Aiming to import metadata about all articles that have a PMCID appearing in wikipedia to librarybase.wmflabs.org. This is a wikibase installation which is the same software that wikidata.org runs.

Metadata are obtained from the EuropePMC RESTFUL api using a custom python library written by me. It is available at https://github.com/tarrow/epmclib.

This is then pushed to the wikibase installation using a custom script (also written by me) utilizing a python library for interacting with wikibase installations. My script(s) will be available at https://github.com/tarrow/librarybase-pwb. The external library is called pywikibot and is available at https://github.com/wikimedia/pywikibot-core.

The script I use also makes calls to a SPARQL endpoint which keeps a triple store of the data available in librarybase.wmflabs.org and is available at sparql.librarybase.wmflabs.org.

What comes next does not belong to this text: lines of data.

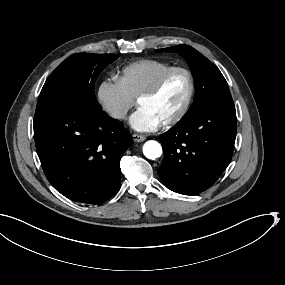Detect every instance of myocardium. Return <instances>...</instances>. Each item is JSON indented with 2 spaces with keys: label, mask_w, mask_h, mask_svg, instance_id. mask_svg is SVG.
<instances>
[{
  "label": "myocardium",
  "mask_w": 285,
  "mask_h": 285,
  "mask_svg": "<svg viewBox=\"0 0 285 285\" xmlns=\"http://www.w3.org/2000/svg\"><path fill=\"white\" fill-rule=\"evenodd\" d=\"M176 75H182L185 78L186 84H187V90H186L183 103L180 106V108L172 115H169L160 121V124L164 126L172 125L180 121L190 108L192 94H193V82H192L191 75L188 71L182 68H175V69L168 71L155 83L154 86H152L149 90L144 92L138 98V102H137L138 105H140L147 99L159 93L165 87V85Z\"/></svg>",
  "instance_id": "obj_1"
}]
</instances>
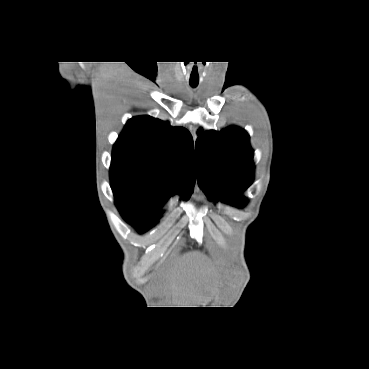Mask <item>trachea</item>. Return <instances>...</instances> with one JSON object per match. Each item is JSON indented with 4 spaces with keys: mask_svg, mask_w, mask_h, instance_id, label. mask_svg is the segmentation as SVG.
I'll return each instance as SVG.
<instances>
[{
    "mask_svg": "<svg viewBox=\"0 0 369 369\" xmlns=\"http://www.w3.org/2000/svg\"><path fill=\"white\" fill-rule=\"evenodd\" d=\"M190 85H191V87H193V88H195V87H197L198 86V83H190Z\"/></svg>",
    "mask_w": 369,
    "mask_h": 369,
    "instance_id": "trachea-1",
    "label": "trachea"
}]
</instances>
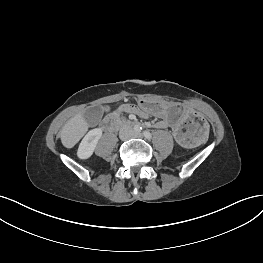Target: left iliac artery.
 Masks as SVG:
<instances>
[{
    "label": "left iliac artery",
    "mask_w": 263,
    "mask_h": 263,
    "mask_svg": "<svg viewBox=\"0 0 263 263\" xmlns=\"http://www.w3.org/2000/svg\"><path fill=\"white\" fill-rule=\"evenodd\" d=\"M143 135H144L145 138H147V139H151V138H152V135H151V133H150L149 131H144V132H143Z\"/></svg>",
    "instance_id": "44dca946"
}]
</instances>
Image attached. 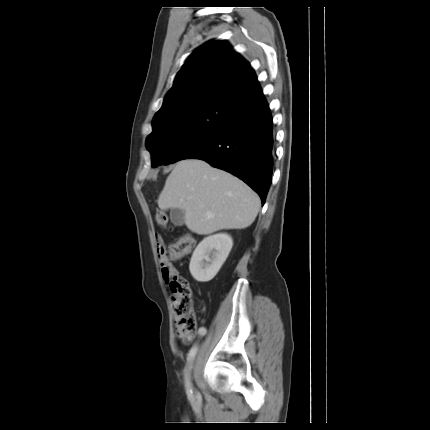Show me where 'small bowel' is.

Follow the 404 to get to the splash page. Keeping this data up to date is currently a problem because the updater periodically fails and a dump of triples has to be manually side loaded to get past the failing point. The code for the sparql end point is here: https://github.com/wikimedia/wikidata-query-rdf. Talk to me about how to set up if you’re interested. I’m still waiting to get the updater stable before I write up the documentation.

Data can’t really be pushed until the endpoint is functional so we can find what articles already exist and also link authors to multiple articles when the have an ORCID. I’m waiting to hear back from the maintainer of wikidata-query-rdf about how to make the updater not break.